`leading_zeros()` has UB ... again?

According to the doc of x86 instruction bsr:

If the content source operand is 0, the content of the destination operand is undefined.

Let's try the following Rust code:

fn foo1(a: u32) -> u32 {
    a.leading_zeros()
}

fn foo2(a: u32) -> u32 {
    if a == 0 {
        return 32;
    }
    a.leading_zeros()
}

Both of the two functions compiles to the following assembly codes (in release mode, playground):

	mov	eax, 63
	bsr	eax, edi
	xor	eax, 31
	ret

It's obviously that when edi is zero, the value of eax is undefined after the bsr instruction, and thus the return value is undefined.

And I also tried this C code:

unsigned int foo(unsigned int a) {
    if (a == 0) {
        return 32;
    }
    return __builtin_clz(a);
}

And by GCC, the code is compiled to the following assembly code (with -O3, Compiler explorer):

foo:
        bsr     eax, edi
        mov     edx, 32
        xor     eax, 31
        test    edi, edi
        cmove   eax, edx
        ret

So GCC handles the corner case without any UB.

Unfortunately, clang also has this UB. So this seems related to LLVM. However, I'm not so familiar with LLVM, so could anyone look into this and find out what's wrong?

P.S. I found that there is a similar post in 2017, and what they said implies that, maybe there was no UB at that time?

3 Likes

Compiler explorer shows it having changed since clang 20.1.0.

Looking around the llvm-project PRs I found this: [X86] Handle BSF/BSR "zero-input pass through" behaviour, which was merged in llvmorg-20.1.0-rc1, and suggests that the behaviour was actually never undefined on x86-64 and Intel and AMD have documentation stating so.

7 Likes

Thank you for pointing out! It turns out that I refer to an outdated documentation😂

It is also worth nothing that "undefined" on the hardware level usually does not mean the same as "UB" in Rust. See for instance these docs.

6 Likes

My understanding is that the situation historically was (and I've verified this against older AMD and Intel documentation):

  • AMD documents BSR of 0 to leave the destination register unchanged;
  • Intel documents BSR of 0 to leave an undefined value in the destination register (and your link matches this because it's based on Intel documentation), but (on all current processors) actually implements it as leaving the destination register unchanged;
  • A very large number of existing programs rely on the AMD behavior, so if Intel decided to change the behavior, it would probably break a lot of existing programs and cause a lot of bad publicity.

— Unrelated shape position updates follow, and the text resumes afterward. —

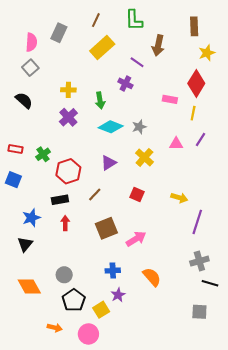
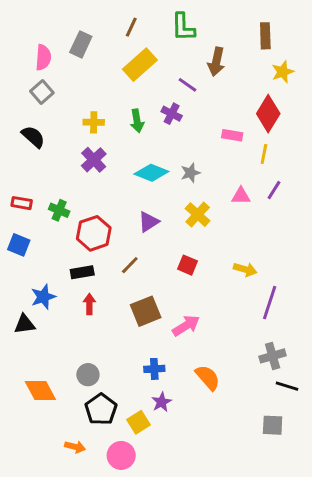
green arrow: (100, 100) -> (137, 121), moved
green cross: (43, 154) -> (59, 210), turned -32
black triangle: (25, 244) -> (25, 324), moved, turned 42

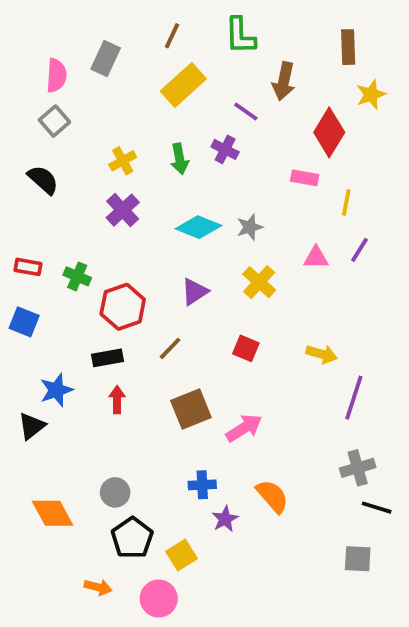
red diamond: (268, 114) -> (329, 132), moved
yellow cross: (94, 122) -> (123, 161), turned -30
black triangle: (25, 324) -> (32, 426), turned -30
purple star: (162, 402) -> (225, 519), moved

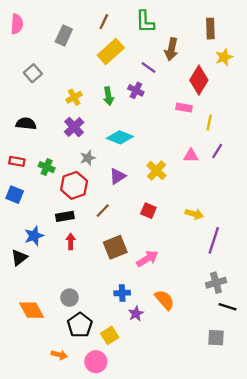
pink semicircle: (56, 76) -> (17, 24), moved
black semicircle: (43, 180) -> (26, 124), moved, turned -36
gray star: (250, 227) -> (88, 158), moved

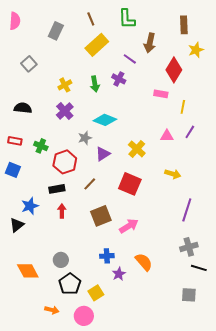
brown line: (104, 22) -> (91, 19), turned -48
gray star: (88, 158) -> (85, 138), moved
red square: (148, 211) -> (130, 184), size x1.6
yellow arrow: (194, 214) -> (173, 174), moved

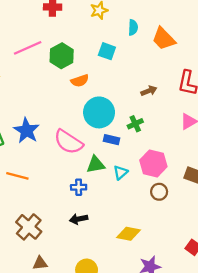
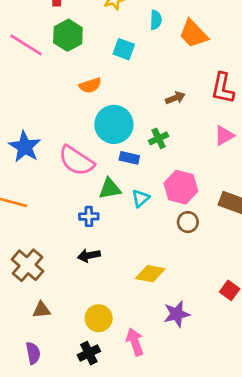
pink line: (28, 48) -> (26, 45), turned 56
green hexagon: (62, 56) -> (68, 35), moved

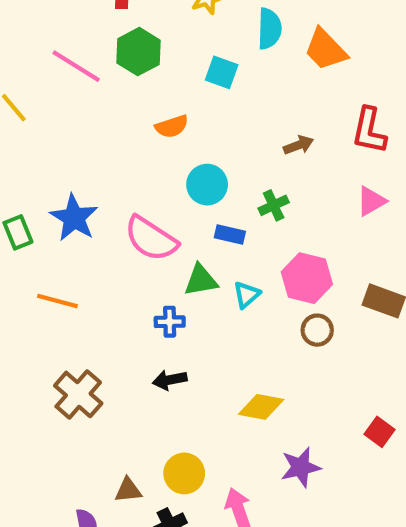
cyan semicircle: (156, 20) -> (269, 29), size x1.4
cyan circle: (114, 124) -> (207, 185), size x0.7
brown triangle: (41, 310) -> (128, 490), moved

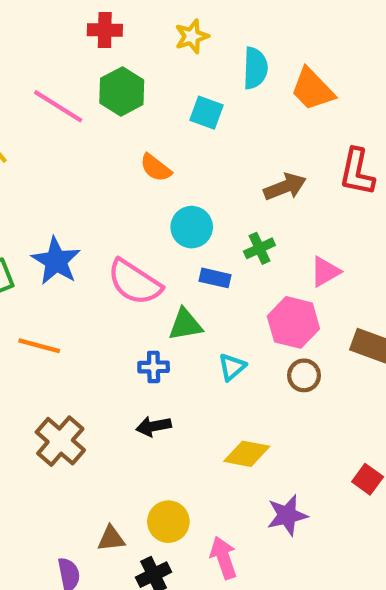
orange semicircle: (172, 126) -> (156, 168), turned 56
brown arrow: (299, 145) -> (285, 187), size x1.4
pink triangle: (371, 201) -> (325, 272), moved
cyan triangle: (247, 295) -> (232, 367), moved

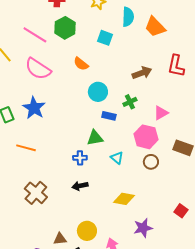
pink semicircle: (134, 282) -> (38, 69), moved
cyan triangle: (232, 367) -> (117, 158), turned -40

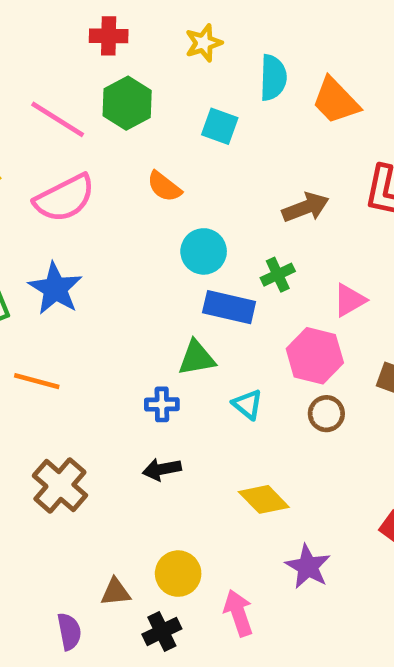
pink semicircle: (38, 69) -> (65, 198), turned -60
blue rectangle: (109, 116) -> (229, 307), size x1.5
yellow diamond: (124, 199) -> (264, 499), turned 35
purple star: (143, 228) -> (308, 567), turned -30

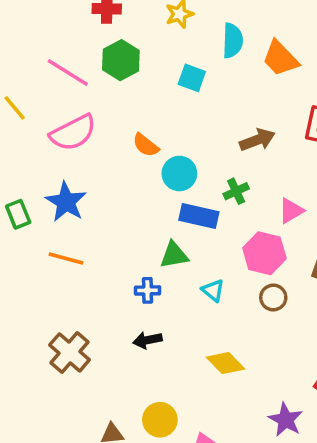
orange semicircle: (164, 187) -> (146, 145), moved
orange line: (37, 381) -> (66, 259), moved
purple star: (308, 567) -> (286, 420), moved

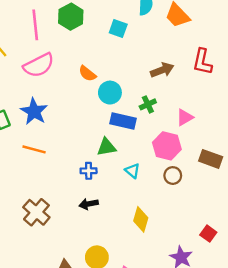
pink line: (68, 73) -> (35, 25), turned 52
yellow diamond: (225, 363) -> (141, 219), turned 60

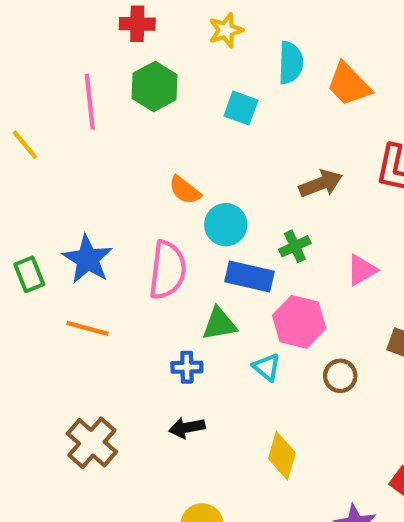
pink semicircle: (39, 65) -> (167, 270), moved, turned -56
pink hexagon: (167, 146) -> (299, 322), moved

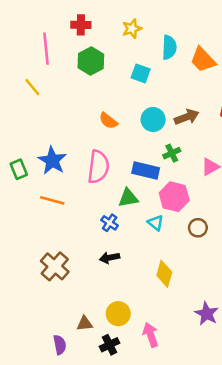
pink line: (90, 102) -> (46, 49), moved
yellow line: (25, 145) -> (32, 87), moved
cyan circle: (226, 225) -> (153, 119), moved
blue cross: (187, 367) -> (110, 223), turned 35

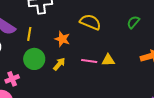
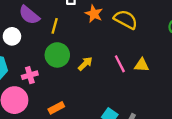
orange star: (62, 39) -> (94, 14), moved
pink line: (89, 61) -> (120, 64), turned 49

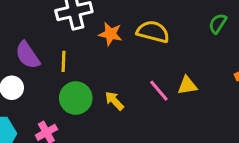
purple semicircle: (29, 15) -> (28, 55), turned 30
yellow arrow: (85, 64) -> (114, 101), turned -77

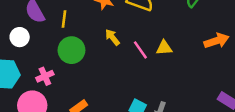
yellow arrow: (114, 101) -> (112, 37), moved

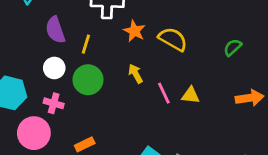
white circle: (20, 37) -> (54, 68), moved
pink cross: (45, 76) -> (54, 103), turned 30

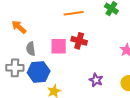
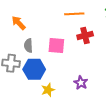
red cross: (79, 41) -> (85, 35), moved, turned -35
purple star: (96, 80) -> (81, 83), moved

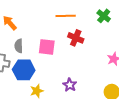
red cross: (85, 35) -> (76, 38), turned 35

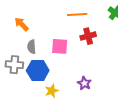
red cross: (76, 38) -> (88, 36), turned -35

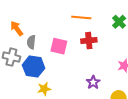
orange arrow: (22, 24) -> (17, 28), moved
purple star: (84, 83) -> (93, 82), moved

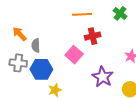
pink square: (59, 46) -> (74, 55), moved, turned 36
purple star: (93, 82) -> (103, 77), size x1.5

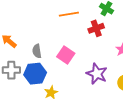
red cross: (93, 36) -> (96, 28), moved
gray semicircle: (36, 45) -> (37, 51), moved

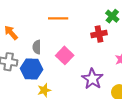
orange line: (69, 14) -> (58, 18), moved

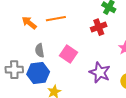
orange arrow: (11, 33) -> (29, 23), moved

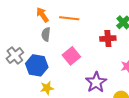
gray semicircle: (40, 50) -> (46, 34), moved
gray cross: (14, 70) -> (15, 55), turned 36

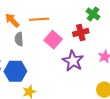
pink square: (71, 56) -> (53, 40), moved
purple star: (96, 82) -> (73, 61), moved

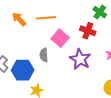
red cross: (81, 33) -> (88, 31), turned 35
gray semicircle: (19, 39) -> (44, 55), moved

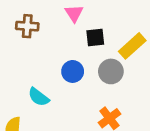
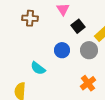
black square: (95, 37) -> (78, 26), turned -32

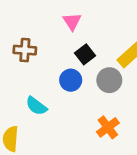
brown cross: (30, 18) -> (25, 50), moved
black square: (78, 26) -> (85, 54), moved

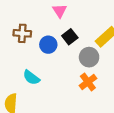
blue circle: (71, 80) -> (48, 45), moved
orange cross: (108, 127) -> (88, 82), moved

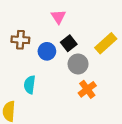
gray circle: (89, 57) -> (78, 64), moved
cyan semicircle: (31, 78) -> (30, 85), turned 60

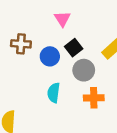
cyan semicircle: (30, 85) -> (54, 93), moved
orange cross: (87, 89) -> (94, 98), turned 36

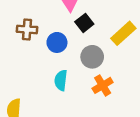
black square: (74, 48) -> (84, 23), moved
orange cross: (94, 98) -> (103, 85), turned -30

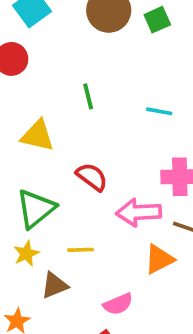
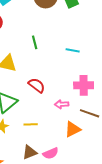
pink arrow: (139, 212) -> (62, 104), size x0.6
brown triangle: (54, 285) -> (30, 152), moved

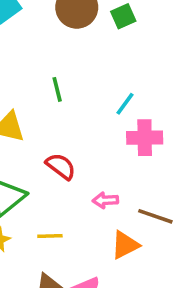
cyan line: (73, 50) -> (125, 104), turned -64
pink cross: (84, 85) -> (145, 138), moved

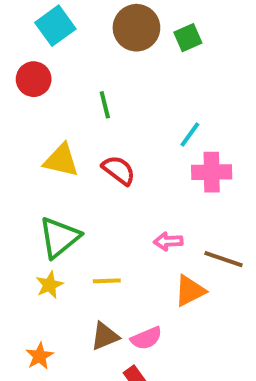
green line: (57, 89) -> (105, 105), moved
red semicircle: (61, 166) -> (119, 170), moved

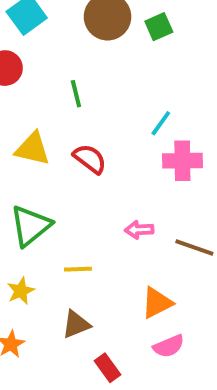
yellow star: (49, 285) -> (21, 291), moved
orange triangle: (190, 291) -> (157, 303), moved
pink semicircle: (146, 338) -> (169, 346), moved

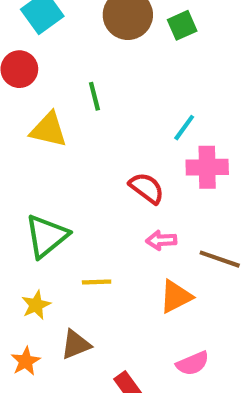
yellow triangle: (33, 149) -> (49, 130), moved
red semicircle: (90, 159) -> (147, 188), moved
orange triangle: (157, 303) -> (176, 297), moved
brown triangle: (76, 324) -> (76, 345), moved

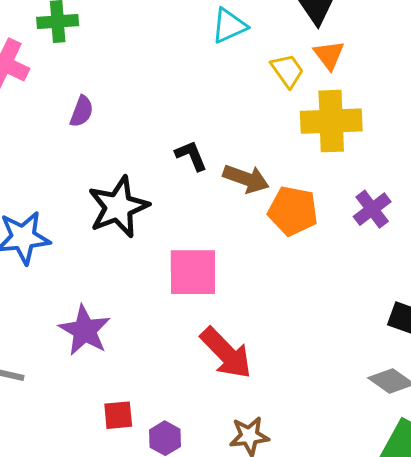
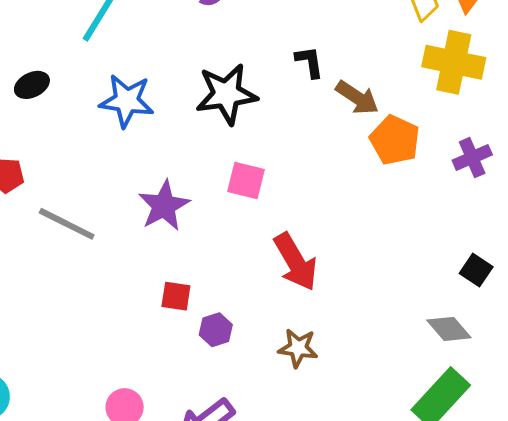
pink square: (193, 272) -> (246, 180), moved, size x0.7

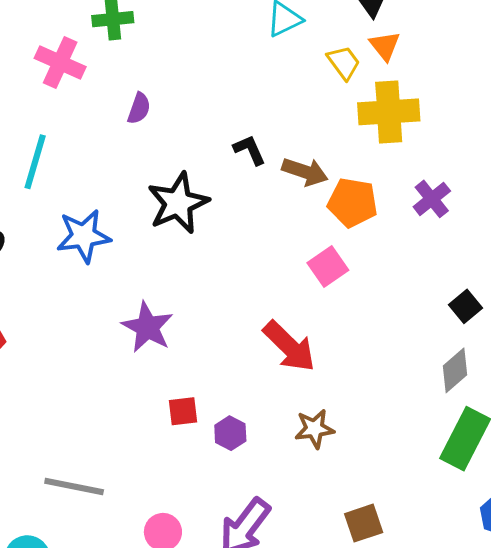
pink square: (246, 180) -> (328, 266), moved, turned -33
gray line: (67, 224) -> (74, 486), moved
black square: (476, 270) -> (465, 306), turned 32
gray diamond: (449, 329) -> (455, 370), turned -75

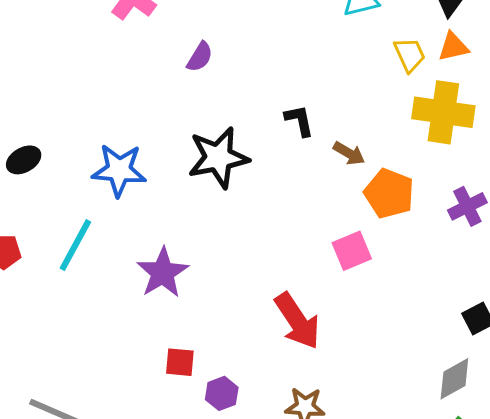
orange triangle: (385, 46) -> (453, 47), turned 44
cyan line: (35, 162) -> (75, 245), moved
brown arrow: (305, 172) -> (349, 153), size x0.7

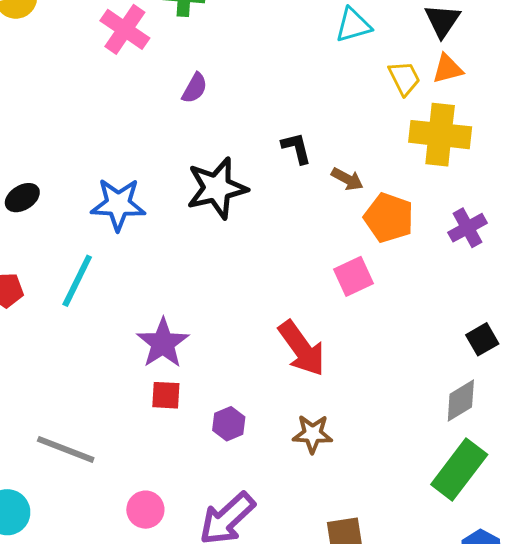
purple star: (163, 273) -> (163, 343), moved
red square: (180, 362) -> (166, 395), moved

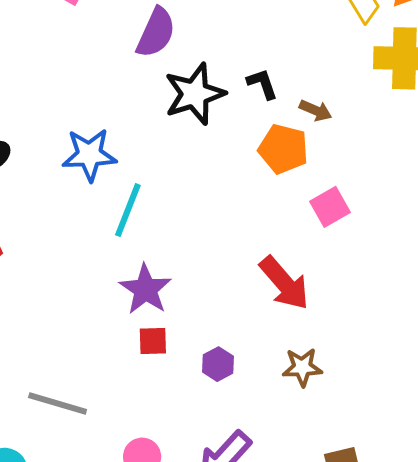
purple semicircle: (195, 88) -> (156, 33), size x1.6
black star: (217, 188) -> (195, 94), moved
orange pentagon: (389, 218) -> (283, 149), moved
cyan line: (77, 281) -> (128, 210), moved

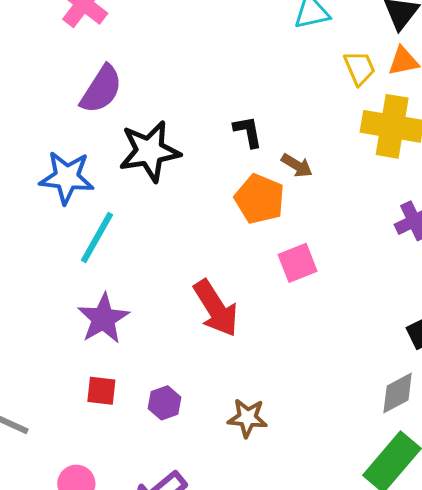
purple semicircle: (156, 33) -> (101, 89), moved
black star: (195, 94) -> (150, 151), moved
red arrow: (284, 283) -> (216, 308), moved
red square: (153, 341) -> (101, 391), moved

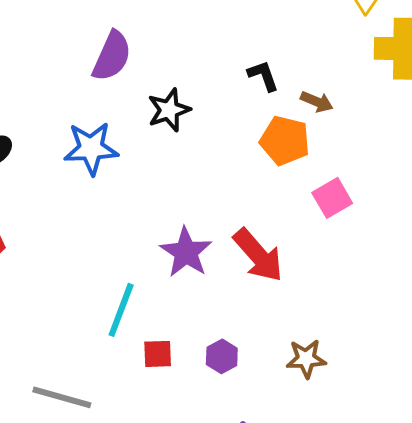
black star: (150, 151) -> (169, 110), size x0.7
cyan line: (97, 238) -> (121, 310), moved
purple star: (103, 319) -> (186, 252), moved

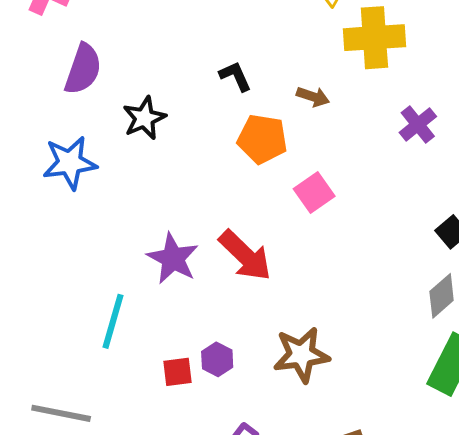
brown arrow: (317, 102) -> (313, 97), moved
red square: (158, 354) -> (178, 372), moved
brown star: (306, 359) -> (301, 355), size x1.4

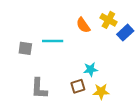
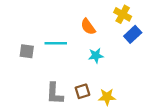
yellow cross: (108, 20) -> (123, 14), moved
cyan star: (91, 69) -> (96, 56), moved
gray L-shape: (39, 88) -> (55, 94), moved

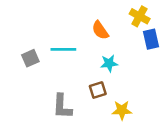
blue rectangle: (133, 34) -> (151, 39), turned -60
gray square: (27, 51) -> (30, 58), turned -32
brown square: (82, 91) -> (98, 90), moved

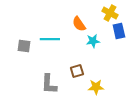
gray square: (30, 58) -> (24, 46), turned 32
cyan star: (109, 63) -> (93, 41), moved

As such, there was little risk in practice that an x86-64 processor would implement the instruction in any way other than the way specified by AMD, and the AMD specification of the instruction is fully defined (albeit weird), so there is in practice no undefined behavior involved.

Intel have since updated their documentation to make their specification more defined: it is now defined by Intel such that BSR of 0 leaves the bottom 32 bits of the destination register unchanged, and (depending on processor model and the width of the instruction) either leaves the remaining bits unchanged or zeroes them. (Given that the existing programs are normally trying to use the behaviour to specify a fallback value for BSR when the input is 0, and it would be unlikely for a value that was meant to be a number of bits to be outside the u32 range, the "unchanged or zeroed" choice is likely to be almost unobservable in practice unless you're specifically looking for it, which may be why nobody doing this noticed earlier.) I'm assuming that this quirk of old processors is the reason why Intel originally documented the behavior as undefined, but given that this construct is frequently used in practice, decided to just document the full behavior. (You can observe that the assembly code you listed works regardless of whether BSR of 0 leaves the top 32 bits of the destination unchanged or zeroes them.)

9 Likes

I didn't bisect all the way to the exact rust version, but if you check out https://rust.godbolt.org/z/snfr4PTW7 you'll see that LLVM used to emit the branch here, and thus older versions of rust did too.

And as an unimportant aside, the better way to write that is

fn foo2(a: u32) -> u32 {
    if let Some(a) = NonZero::new(a) {
        a.leading_zeros()
    } else {
        32
    }
}

which, admittedly, doesn't actually do anything different in this narrow example, but {leading|trailing}_zeros on NonZero get to tell LLVM that the value is never zero, allowing them to avoid worrying about this kind of "what happens on zero again?" issue when generating code.

7 Likes